> We're in crisis. As of 2025, 40% of fourth graders are reading below basic levels
How much of this crisis is due to the social engineering being attempted in school districts across America? Case in point: San Francisco schools decided a couple of years ago that they would no longer teach Algebra in 8th grade. Why? Because too many kids of a certain demographic were failing it. So let's just not teach it! No class, so nobody fails it, right?
It took a proposition on a ballot (i.e., an election) [1] to force the SFUSD to put Algebra back in 8th grade!
I have kids in SFUSD. It often feels like the SFUSD does not care about the average and above average kids; all they focus on is the bottom layer. And even there, they do a terrible job. There was a student who got straight F's in each and every class, and still managed to be a senior in High School! [2]
[1] https://ballotpedia.org/San_Francisco,_California,_Propositi...
[2] https://www.sfchronicle.com/bayarea/article/A-child-left-beh...
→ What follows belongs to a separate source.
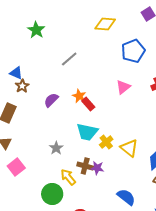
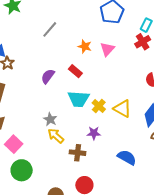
orange star: (79, 96) -> (85, 46), moved
purple semicircle: (51, 100) -> (48, 76), moved
brown cross: (85, 166) -> (78, 153), moved
yellow arrow: (68, 177) -> (56, 136), moved
green circle: (52, 194) -> (22, 170), moved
The explanation I've heard is that the national curriculum switched away from phonics and to a teaching method called "balanced literacy", and this went terribly [1]. IIRC it involved teaching kids to recognize words by their overall visual shape. I believe this is what mature readers do, but the problem is that for this to work, one first needs to have bootstrapped a robust vocabulary. And that happens via being able to sound out words, i.e. phonics.
(I'm not sure whether Cato is generally reliable, but FYI there are lots of other writeups online on the same topic. It was the first non-paywalled and reasonably complete one I found)
[1] https://www.cato.org/blog/phonics-failure-public-schools
> San Francisco schools decided a couple of years ago that they would no longer teach Algebra in 8th grade.
This has nothing to do with this at all. We're talking about 4th grader literacy nationwide and you're talking about algebra in a single area in a different grade!?
The second point where there aren't enough teachers nationwide (10% missing workforce) is probably because teachers are terribly paid, disrespected, and subject to bad working conditions.
Maybe that's why people aren't clamoring to be teachers and the quality of work is low?